En el modelo socialista de Marx, "la clásica relación entre la publicidad y la esfera privada se invierte": "la libertad del hombre privado se determinará según el roll de los hombres como ciudadanos sociales; no se determinará ya el roll del ciudadano según la libertad de los hombres como propietarios privados". Y, "con la eliminación de la propiedad privada caen también, como Engels anticipó (...), la vieja base y la función, mantenida hasta el presente, de la familia, la dependencia de la mujer respecto del varón, y de los niños respecto de los padres". Ya no está la sociedad al servicio de la persona para ayudarle a alcanzar su propia perfección, y esto a través de diferentes ámbitos públicos en los que el hombre pueda integrarse progresivamente para "personalizar" el conjunto de la sociedad, sino que el individuo se coloca al servicio de una colectividad, porque —según los presupuestos materialistas— el hombre no tiene entidad propia ni fin personal. De la relativa accidentalidad de la esfera pública en la antigüedad clásica se llega así a una substancialización absoluta de lo social y de lo público. Ahora bien, esta nueva "publicidad revolucionaria" no cumple ya función legitimante alguna: como interesan las "cosas" más que los"hombres", no se requiere poder ni autoridad en la vida social. Y eliminado el poder, resulta superflua una función legitimante o justificadora.
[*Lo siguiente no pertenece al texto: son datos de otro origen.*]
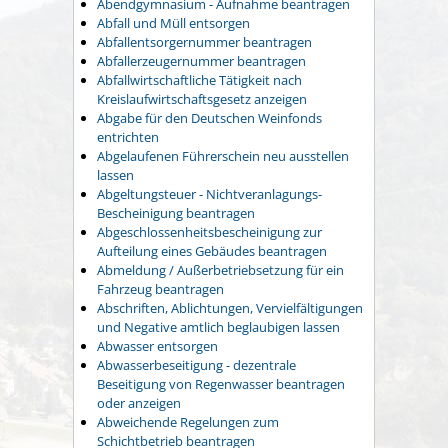
Abendgymnasium - Aufnahme beantragen
Abfall und Müll entsorgen
Abfallentsorgernummer beantragen
Abfallerzeugernummer beantragen
Abfallwirtschaftliche Tätigkeit nach
Kreislaufwirtschaftsgesetz anzeigen
Abgabe für den Deutschen Weinfonds
entrichten
Abgelaufenen Führerschein neu ausstellen
lassen
Abgeltungsteuer - Nichtveranlagungs-
Bescheinigung beantragen
Abgeschlossenheitsbescheinigung zur
Aufteilung eines Gebäudes beantragen
Abmeldung / Außerbetriebsetzung für ein
Fahrzeug beantragen
Abschriften, Ablichtungen, Vervielfältigungen
und Negative amtlich beglaubigen lassen
Abwasser entsorgen
Abwasserbeseitigung - dezentrale
Beseitigung von Regenwasser beantragen
oder anzeigen
Abweichende Regelungen zum
Schichtbetrieb beantragen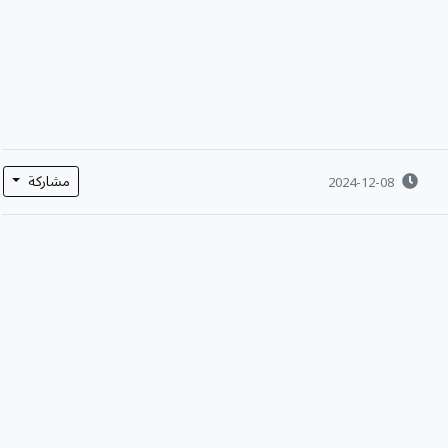
مشاركة
2024-12-08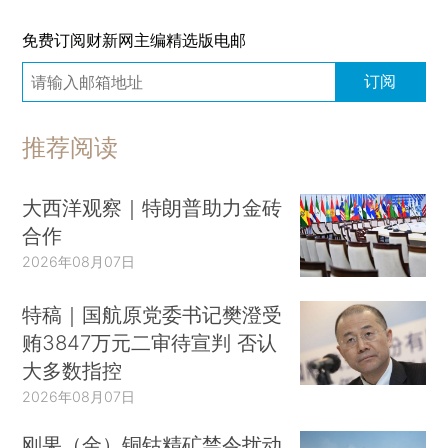
免费订阅财新网主编精选版电邮
订阅
推荐阅读
大西洋观察｜特朗普助力金砖
合作
2026年08月07日
特稿｜国航原党委书记樊澄受
贿3847万元二审待宣判 否认
大多数指控
2026年08月07日
刚果（金）铜钴精矿禁令扰动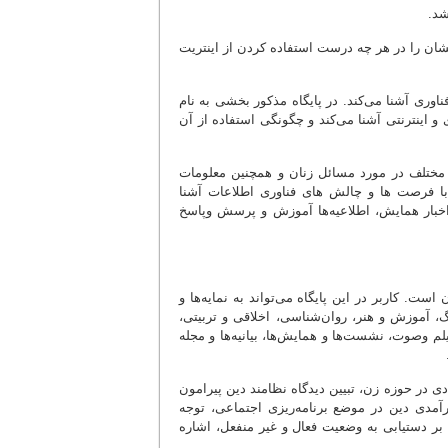
شد.
یشان را در هر چه درست استفاده کردن از اینتریت
 فناوری آشنا می‌کند. در پایگاه مذکور بخشی به نام
ای و اینترنتی آشنا می‌کند و چگونگی استفاده از آن
ر مختلف در مورد مسائل زنان و همچنین معلومات
 با فرصت ها و چالش های فناوری اطلاعات آشنا
ه، اخبار همایش، اطلاعیه‌ها آموزش و پرسش وپاسخ
ت. کاربر در این پایگاه می‌تواند به نمایه‌ها و
، آموزش و هنر، روان‌شناسی، اخلاقی و تربیتی،
م وصوت، نشست‌ها و همایش‌ها، بیانیه‌ها و مجله
دی در حوزه زن، تبیین دیدگاه نظامند دین پیرامون
رآمدی دین در موضع برنامه‌ریزی اجتماعی، توجه
 بر دستیابی به وضعیت فعال و غیر منفعل، اشاره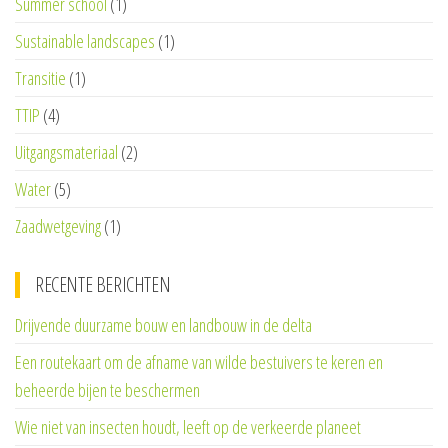
Summer school
(1)
Sustainable landscapes
(1)
Transitie
(1)
TTIP
(4)
Uitgangsmateriaal
(2)
Water
(5)
Zaadwetgeving
(1)
RECENTE BERICHTEN
Drijvende duurzame bouw en landbouw in de delta
Een routekaart om de afname van wilde bestuivers te keren en
beheerde bijen te beschermen
Wie niet van insecten houdt, leeft op de verkeerde planeet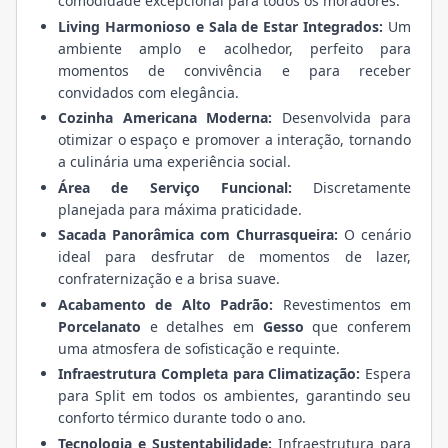
comodidade excepcional para todos os moradores.
Living Harmonioso e Sala de Estar Integrados:
Um
ambiente amplo e acolhedor, perfeito para
momentos de convivência e para receber
convidados com elegância.
Cozinha Americana Moderna:
Desenvolvida para
otimizar o espaço e promover a interação, tornando
a culinária uma experiência social.
Área de Serviço Funcional:
Discretamente
planejada para máxima praticidade.
Sacada Panorâmica com Churrasqueira:
O cenário
ideal para desfrutar de momentos de lazer,
confraternização e a brisa suave.
Acabamento de Alto Padrão:
Revestimentos em
Porcelanato
e detalhes em
Gesso
que conferem
uma atmosfera de sofisticação e requinte.
Infraestrutura Completa para Climatização:
Espera
para Split em todos os ambientes, garantindo seu
conforto térmico durante todo o ano.
Tecnologia e Sustentabilidade:
Infraestrutura para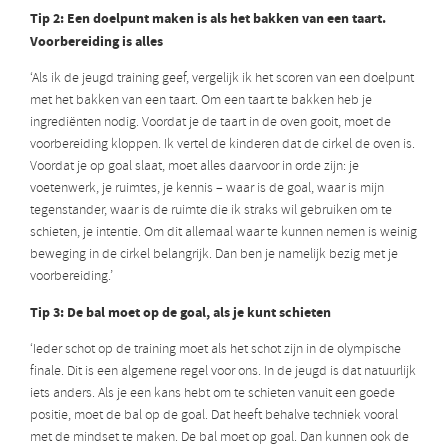
Tip 2: Een doelpunt maken is als het bakken van een taart.
Voorbereiding is alles
‘Als ik de jeugd training geef, vergelijk ik het scoren van een doelpunt
met het bakken van een taart. Om een taart te bakken heb je
ingrediënten nodig. Voordat je de taart in de oven gooit, moet de
voorbereiding kloppen. Ik vertel de kinderen dat de cirkel de oven is.
Voordat je op goal slaat, moet alles daarvoor in orde zijn: je
voetenwerk, je ruimtes, je kennis – waar is de goal, waar is mijn
tegenstander, waar is de ruimte die ik straks wil gebruiken om te
schieten, je intentie. Om dit allemaal waar te kunnen nemen is weinig
beweging in de cirkel belangrijk. Dan ben je namelijk bezig met je
voorbereiding.’
Tip 3: De bal moet op de goal, als je kunt schieten
‘Ieder schot op de training moet als het schot zijn in de olympische
finale. Dit is een algemene regel voor ons. In de jeugd is dat natuurlijk
iets anders. Als je een kans hebt om te schieten vanuit een goede
positie, moet de bal op de goal. Dat heeft behalve techniek vooral
met de mindset te maken. De bal moet op goal. Dan kunnen ook de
Desaparece la necesidad de un juicio, más o menos público, que discierna el bien del mal, lo justo de lo injusto, lo conveniente de lo dañino. La publicidad será un problema meramente técnico, poético, artístico, orientado a la producción y no a la acción (entendiendo estos términos, claro está, en sentido clásico). La opinión pública tendrá mucho —o todo— de "pública" y poco —o nada— de "opinión" sin ninguna referencia a la conciencia —como quería Hobbes— porque los hombres pueden ¡al fin! prescindir de la moral. Más aún, la publicidad ya no asume un papel de control o de reparto de poder, ni siquiera el de su eliminación: por el contrario, la "destrucción de la burocrática maquinaria estatal" ha de preceder a la realización de la idea de la publicidad total, que desde entonces funcionará —y aquí sí discrepa Habermas con Marx— al estilo de la publicidad burguesa, sobre el supuesto de un "orden natural" preexistente, cual es el mero postulado de una "sociedad sin clases" y sin conflictos de intereses.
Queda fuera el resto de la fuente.